(Records for the exercise):
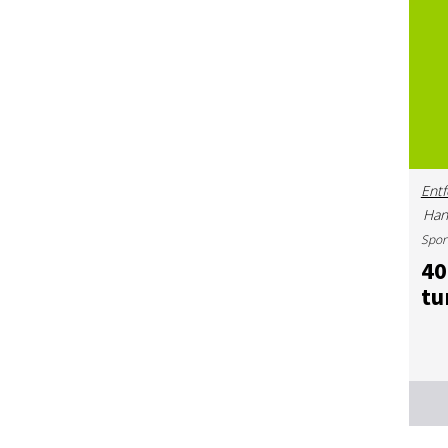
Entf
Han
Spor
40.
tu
---
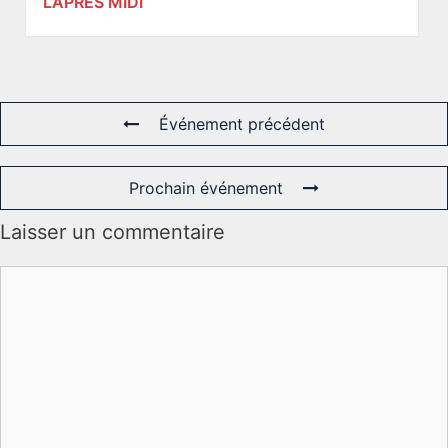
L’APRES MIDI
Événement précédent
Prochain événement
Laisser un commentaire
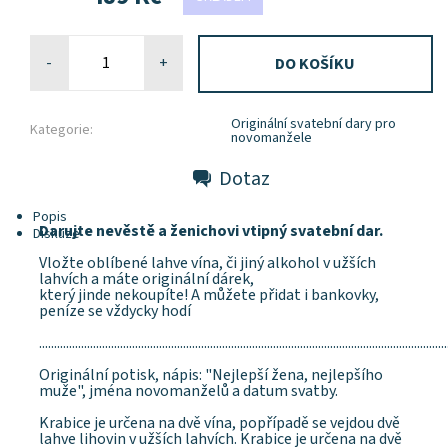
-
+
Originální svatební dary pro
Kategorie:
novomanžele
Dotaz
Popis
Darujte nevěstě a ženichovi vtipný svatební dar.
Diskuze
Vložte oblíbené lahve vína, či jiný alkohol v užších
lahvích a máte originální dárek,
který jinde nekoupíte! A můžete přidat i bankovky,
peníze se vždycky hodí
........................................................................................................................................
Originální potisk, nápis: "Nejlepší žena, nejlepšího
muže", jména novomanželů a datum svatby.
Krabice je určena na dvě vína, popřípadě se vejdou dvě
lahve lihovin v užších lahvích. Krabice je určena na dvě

(What to produce):
Give only the lines from the one holding "a datum svatby." through the one holding "lahve lihovin v", each restated exactly as it appears above.

(Written response):
muže", jména novomanželů a datum svatby.
Krabice je určena na dvě vína, popřípadě se vejdou dvě
lahve lihovin v užších lahvích. Krabice je určena na dvě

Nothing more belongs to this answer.